Dshadowzh commented 10 months ago

Refer to roadmap 2023 2022

Shared-data & StarOS

Align with all functionalities to shared-nothing
- [ ] Sync materialized view
- [x] Generated column
- [x] Partial update with column mode
- [x] Optimize table and manual compaction
Better cache system
- [ ] Multi-layer cache
- [ ] Global cache
- [x] Cache warmup Cache warmup
- [ ] Cache black/whitelist
- [x] Refine evict algorithm
StarOS internal optimization
- [ ] Multi-replicas for shard management
- [ ] Shard schedule optimization for large scale (more than 10M shards)
- [ ] Local storage for StarOS
[ ] Decoupled storage for FE
[ ] Open API for StarRocks table format (sink and source)
[ ] Time Travel
[ ] Backup support

Performance

[x] Full columnar Json index Flat json
[x] Cost model with primary key and foreign key constrains
[x] Arm optimization for codecs
[ ] Adaptive DOP and adaptive query engine
[ ] Global dictionary encoding
[ ] Enhance IO schedule framework
[x] JIT / Codegen
[ ] Fine granularity Fe lock(from db level to table level)

Easy to use

[x] Online optimize table
[x] List partition optimization
[ ] Arrow flight interface https://github.com/StarRocks/starrocks/issues/22944
Improve files table function
- [x] Improve schema inference
- [x] CSV and json format support
- [ ] Other format: Avro, Arrow, Protobuf
- [ ] Better performance for read, predicates pushdown
Insert statement improvement (on duplicate key, insert properties)
Unified data ingestion with Pipe
- [ ] Pipe for continuous ingestion from Kafka
- [ ] Read from external stream table(Kafka)
- [ ] Continues data ingestion from SQS with Pipe
[ ] Out-of-the-box parameters

Data lake analytics

Better file format support
- [x] Parquet reader tuning
- [ ] ORC reader tuning
Better table format support

Lake	Query	Insert	MV
Hive	1.18	3.2	2.5
Iceberg	2.1	3.1	3.0
Hudi	2.2		3.0
Paimon	3.0		3.2
Delta lake	3.0		3.2

[x] Iceberg metadata optimization https://github.com/StarRocks/starrocks/issues/43460
Materialized view improvement
- [x] Improve partition mapping (list partition, expression partition)
- [ ] Task scheduler DAG & Lineage
- [x] Better query rewrite
[x] JDBC catalog improvement
[ ] Enhance JNI reader and implement JNI writer
[ ] Text File format support
[ ] Presto/Trino/Spark/Hive SQL compatibility
[ ] Presto/Trino/Spark/Hive UDF compatibility
[ ] Automatic cooldown to lake format

Data warehousing(batch and streaming)

Batch processing & ETL improvement

[x] Enable spilling to GA
[ ] Multi-statement transaction
[x] Temporary table
[x] Group execution https://github.com/StarRocks/starrocks/pull/42352
[ ] Task auto retry
Streaming processing & real-time update
[ ] Schemaless partial update
[ ] Merge into statement
[ ] Binlog to flink and spark streaming
[ ] Transaction level incremental refresh in materialized view (Aggregation, Join, functions)
[ ] Incremental refresh for iceberg/Hudi/Paimon materialized view

All-in-one scenarios

[x] Search: Optimize full text inverted index inverted_index
[x] Row store: Optimize row store for high concurrent point lookup Hybrid row-column store
[ ] Time series db: Asof join, high concurrent ingestion
[x] Vector database: vector index https://github.com/StarRocks/starrocks/issues/46678

Release

arsenalzp commented 10 months ago

Hello, Any chance to have good-first-issue feature among those tasks?

Dshadowzh commented 10 months ago

Hello, Any chance to have good-first-issue feature among those tasks?

Welcome, you can check this https://github.com/StarRocks/starrocks/issues/13300 first, we'll update more good-first-issues in 2024 later.
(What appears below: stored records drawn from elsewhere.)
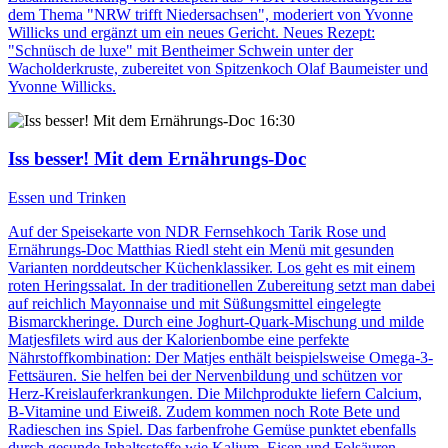
dem Thema "NRW trifft Niedersachsen", moderiert von Yvonne
Willicks und ergänzt um ein neues Gericht. Neues Rezept:
"Schnüsch de luxe" mit Bentheimer Schwein unter der
Wacholderkruste, zubereitet von Spitzenkoch Olaf Baumeister und
Yvonne Willicks.
16:30
Iss besser! Mit dem Ernährungs-Doc
Essen und Trinken
Auf der Speisekarte von NDR Fernsehkoch Tarik Rose und
Ernährungs-Doc Matthias Riedl steht ein Menü mit gesunden
Varianten norddeutscher Küchenklassiker. Los geht es mit einem
roten Heringssalat. In der traditionellen Zubereitung setzt man dabei
auf reichlich Mayonnaise und mit Süßungsmittel eingelegte
Bismarckheringe. Durch eine Joghurt-Quark-Mischung und milde
Matjesfilets wird aus der Kalorienbombe eine perfekte
Nährstoffkombination: Der Matjes enthält beispielsweise Omega-3-
Fettsäuren. Sie helfen bei der Nervenbildung und schützen vor
Herz-Kreislauferkrankungen. Die Milchprodukte liefern Calcium,
B-Vitamine und Eiweiß. Zudem kommen noch Rote Bete und
Radieschen ins Spiel. Das farbenfrohe Gemüse punktet ebenfalls
durch gesunde Inhaltsstoffe wie Kalium, Eisen und Folsäuren.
Particularly regarding external catalog and connectors.

Zhangg7723 commented 10 months ago

How about incremental refresh materialized view for external table like Iceberg or Hudi? I think this feature can reduce the cost of refresh mv

Dshadowzh commented 10 months ago

How about incremental refresh materialized view for external table like Iceberg or Hudi? I think this feature can reduce the cost of refresh mv

Yes. We are considering about it, there is a Incremental refresh for iceberg/Hudi/Paimon materialized view. By the way, Iceberg and Hudi, which do you perfer?

Zhangg7723 commented 10 months ago

How about incremental refresh materialized view for external table like Iceberg or Hudi? I think this feature can reduce the cost of refresh mv

Yes. We are considering about it, there is a Incremental refresh for iceberg/Hudi/Paimon materialized view. By the way, Iceberg and Hudi, which do you perfer?

We prefer Iceberg, for better interface design and less bugs. incremental snapshot refresh is useful for non-partition table.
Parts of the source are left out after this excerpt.